### Your assignment
The answer should be each line of the records that contains the word "salade"; please copy them all.

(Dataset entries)
--*--

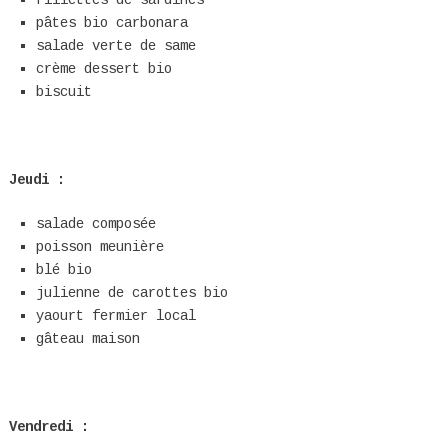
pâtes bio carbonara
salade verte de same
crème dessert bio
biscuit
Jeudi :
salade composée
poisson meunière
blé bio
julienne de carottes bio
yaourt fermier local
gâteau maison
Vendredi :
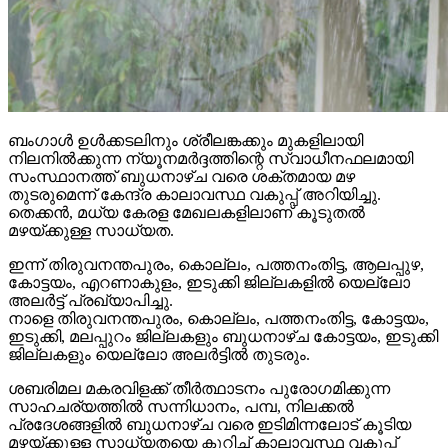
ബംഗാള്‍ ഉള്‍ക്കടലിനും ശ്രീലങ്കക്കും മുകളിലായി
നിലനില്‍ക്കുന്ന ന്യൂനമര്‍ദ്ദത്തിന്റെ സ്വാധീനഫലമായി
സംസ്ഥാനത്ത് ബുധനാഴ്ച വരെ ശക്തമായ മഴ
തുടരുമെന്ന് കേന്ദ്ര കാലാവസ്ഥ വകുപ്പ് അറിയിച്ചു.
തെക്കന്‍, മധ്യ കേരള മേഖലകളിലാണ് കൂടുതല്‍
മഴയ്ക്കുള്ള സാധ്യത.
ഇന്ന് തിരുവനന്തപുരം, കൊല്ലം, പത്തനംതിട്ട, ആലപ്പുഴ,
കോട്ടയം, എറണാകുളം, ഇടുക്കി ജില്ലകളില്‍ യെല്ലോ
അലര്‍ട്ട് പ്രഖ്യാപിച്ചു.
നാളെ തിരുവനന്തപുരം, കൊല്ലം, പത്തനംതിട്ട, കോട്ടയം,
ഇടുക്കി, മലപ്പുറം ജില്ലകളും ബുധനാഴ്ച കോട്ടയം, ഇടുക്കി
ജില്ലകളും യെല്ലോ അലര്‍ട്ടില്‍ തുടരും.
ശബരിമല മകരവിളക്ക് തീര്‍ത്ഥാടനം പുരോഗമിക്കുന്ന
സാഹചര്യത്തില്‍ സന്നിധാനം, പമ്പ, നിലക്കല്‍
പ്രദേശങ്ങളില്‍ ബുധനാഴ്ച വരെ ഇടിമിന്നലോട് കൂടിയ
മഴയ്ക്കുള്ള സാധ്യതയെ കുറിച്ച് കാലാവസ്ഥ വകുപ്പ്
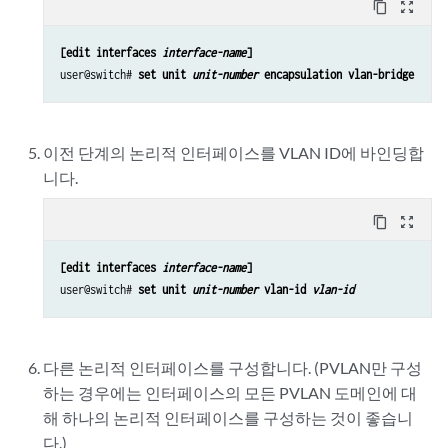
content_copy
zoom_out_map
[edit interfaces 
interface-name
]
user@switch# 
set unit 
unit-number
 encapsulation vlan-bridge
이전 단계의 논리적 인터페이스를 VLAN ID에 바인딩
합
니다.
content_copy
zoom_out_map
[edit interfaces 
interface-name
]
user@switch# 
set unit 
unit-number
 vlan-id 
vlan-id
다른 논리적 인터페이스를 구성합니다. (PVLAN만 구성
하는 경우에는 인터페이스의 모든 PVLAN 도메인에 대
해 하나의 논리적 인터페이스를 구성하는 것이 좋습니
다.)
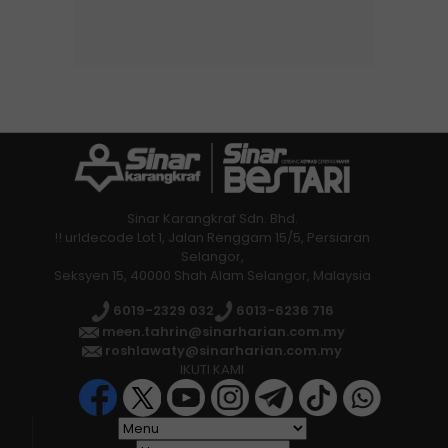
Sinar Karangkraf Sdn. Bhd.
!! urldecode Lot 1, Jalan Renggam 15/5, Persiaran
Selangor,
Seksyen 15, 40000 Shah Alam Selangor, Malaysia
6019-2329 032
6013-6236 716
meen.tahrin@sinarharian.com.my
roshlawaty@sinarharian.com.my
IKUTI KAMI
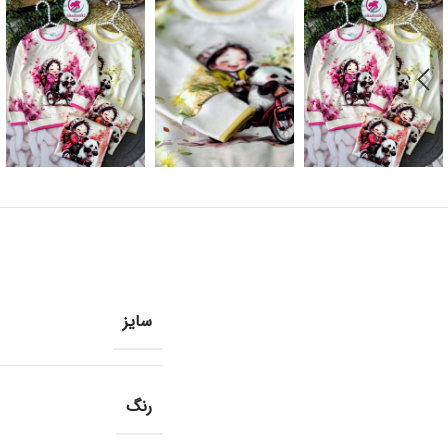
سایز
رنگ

--*--

### Solution to this task
salade verte de same
salade composée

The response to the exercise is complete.